• [Task instructions] Your response must be made up of each line in the data below that contains the string "enerji".
★ ★ ★ ★
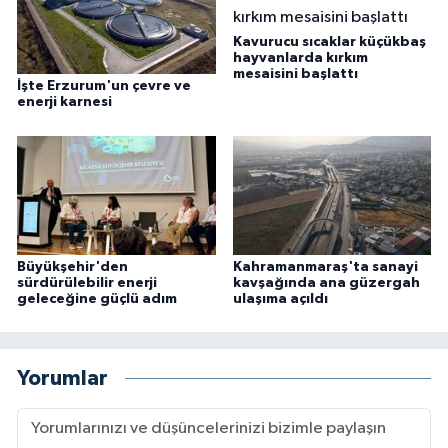
Kavurucu sıcaklar küçükbaş
hayvanlarda kırkım
mesaisini başlattı
İşte Erzurum'un çevre ve
enerji karnesi
Büyükşehir'den
Kahramanmaraş'ta sanayi
sürdürülebilir enerji
kavşağında ana güzergah
geleceğine güçlü adım
ulaşıma açıldı
Yorumlar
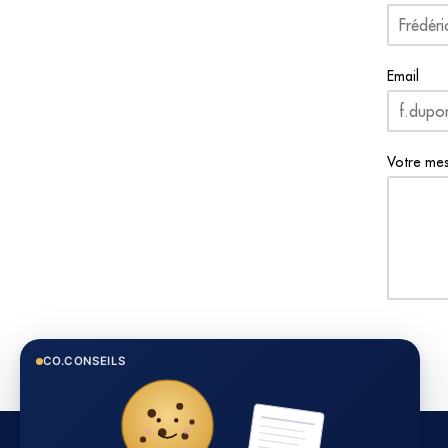
Email
Votre me
CO.CONSEILS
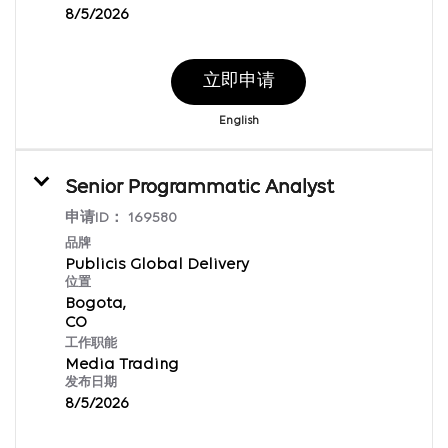
8/5/2026
立即申请
English
Senior Programmatic Analyst
申请ID：
169580
品牌
Publicis Global Delivery
位置
Bogota,
工作职能
Media Trading
发布日期
8/5/2026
★ ★ ★ ★
• [Expected output]
enerji karnesi
sürdürülebilir enerji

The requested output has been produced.